Assignment: Keep the text of the data exactly as it is and omit each picture from the copy.

Supplied material:
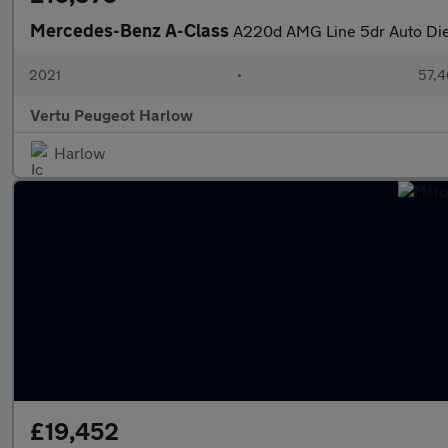
Mercedes-Benz A-Class
A220d AMG Line 5dr Auto Die
2021
•
57,4
Vertu Peugeot Harlow
Harlow
£19,452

Result:
Mercedes-Benz A-Class
A220d AMG Line 5dr Auto Die
2021
•
57,4
Vertu Peugeot Harlow
Harlow
£19,452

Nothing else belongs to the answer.